24th April – 13th July 2014
Those familiar with the narrative will be no stranger to the ruthless onslaught of death, rape, cannibalism and more death and perhaps no one knows this better than the producer’s themselves. With on site medics to meet the ever increasing fainting members of the audience this is a play definitely not for the faint hearted.
Following a gruelling conflict with the goths; Titus Andronicus returns to Rome from the War with his remaining Sons to find a dispute over the next Roman Emperor whilst bringing with him Tamora and her three sons as slaves from the former bloodshed. After reconciling this early dispute and killing one of his own son’s, whom he accusing of betrayal, the new found emperor marries Tamora, after Titus murders two of her sons as retribution for the loss of his own son’s during the war.
This very much plays as a platform to which the plays major theme of revenge takes root, as Tamora swears vengeance upon her sons who were murdered before her as she is able to manipulate her husband with her elicit connection to the Moor Aaron. Together the two blood hungry antagonists device a plan to rape of Laviania (Titus’s daughter) and murder her husband Bassianuss, the emperor’s brother, whilst framing two of Titus’s sons whose heads get sent to Titus after he cut’s off his own hand to plea mercy for them.
Shifting forward to the scene that got the audience gripped and appalled , Laviania’s entrance onto the stage after Demetrius and Chiron raped her, with both her tongue and hands mutilated, the blood soaked daughter stumbled into the stage as the crowd gasped in horror and even led to one member fainting. Unable to articulate the act of barbarism upon her virtue, she is eventually able to illustrate the deed through placing wood between her muted mouth and stumps and informs the remaining members of her family of what has transpired.
The theme of revenge is duplicated for a second onslaught as Titus murders Tamnora’s sons and cooks them into a pastry that he then serves to the Queen and the Emperor which leads to one final serving of blood fueled retribution.
What was great about the production was the immense performance of each cast member and the level of authenticity to their role. Whist Tamora remains pivotal within the darker themes of the narrative her vulnerability within the first act makes her actions understandable. What’s more her ability to out manoeuvre the Emperor highlight the power of women over a male dominated world.
One of the very few flaws of the production came from Aaron’s character. Some of his most intriguing dialogue failed in its delivery with a member of the audience yelling “Speak Up”, the frustration of this was generally felt during his early stages as his character is an integral piece of the play’s themes. However, the scene with his bastard baby to which was born through his affair to the Queen was both powerful and shuddering and reminds us of how complex Shakespeare’s characters truly are.

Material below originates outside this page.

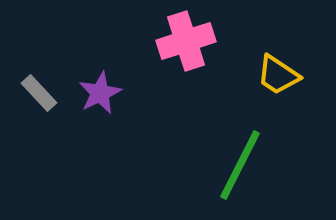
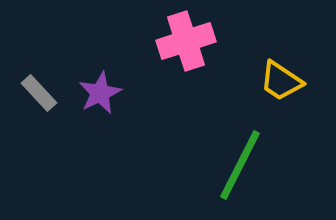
yellow trapezoid: moved 3 px right, 6 px down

The final scene received a mass applause from the audience and the revival of Shakespeare’s darkest narrative still resonated with contemporary audiences with plenty of shocked and enticed reactions throughout. Another prominent factor is the acting of Titus himself. The actor was able to fulfill the role of both the victorious warrior, the grieving father and the deliverer of bloody retribution who quite literately demonstrated that revenge is a dish best served cold through the cannibalistic feast of the final scene.